Each line starting at the one that contains "Tributi, finanze e contravvenzioni" and ending at the one that contains "VIVERE IL COMUNE" must be returned exactly, and the rest of the listing is left out.

========

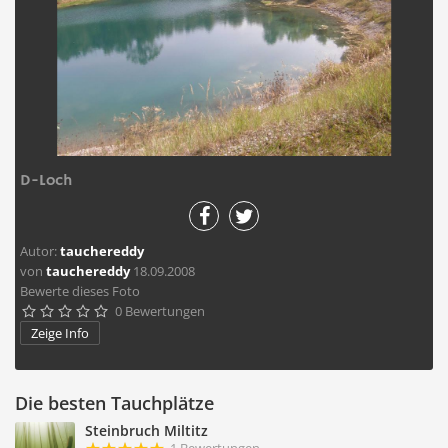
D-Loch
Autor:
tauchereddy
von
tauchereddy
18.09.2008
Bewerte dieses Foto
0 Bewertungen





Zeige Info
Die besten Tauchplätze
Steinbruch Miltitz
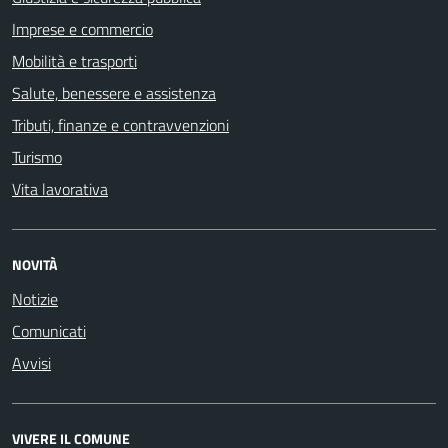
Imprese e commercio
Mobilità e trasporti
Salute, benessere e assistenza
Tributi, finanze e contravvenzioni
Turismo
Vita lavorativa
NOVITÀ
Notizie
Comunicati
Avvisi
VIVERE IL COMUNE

========

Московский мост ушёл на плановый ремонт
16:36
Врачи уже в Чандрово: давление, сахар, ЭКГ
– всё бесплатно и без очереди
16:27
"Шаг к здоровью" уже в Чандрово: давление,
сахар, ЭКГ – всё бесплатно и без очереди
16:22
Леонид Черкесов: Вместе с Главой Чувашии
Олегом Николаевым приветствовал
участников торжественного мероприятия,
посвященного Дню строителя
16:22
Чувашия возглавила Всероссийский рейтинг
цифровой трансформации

========

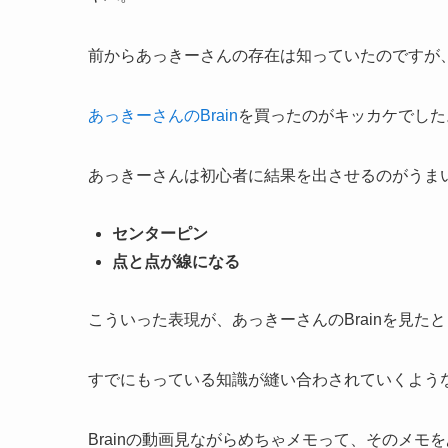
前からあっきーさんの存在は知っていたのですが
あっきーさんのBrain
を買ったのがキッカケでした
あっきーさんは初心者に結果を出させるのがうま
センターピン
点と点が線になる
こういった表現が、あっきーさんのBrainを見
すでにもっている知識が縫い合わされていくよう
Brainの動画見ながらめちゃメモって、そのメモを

========

OUTPUT FOR THIS EXERCISE »
Tributi, finanze e contravvenzioni
Turismo
Vita lavorativa
NOVITÀ
Notizie
Comunicati
Avvisi
VIVERE IL COMUNE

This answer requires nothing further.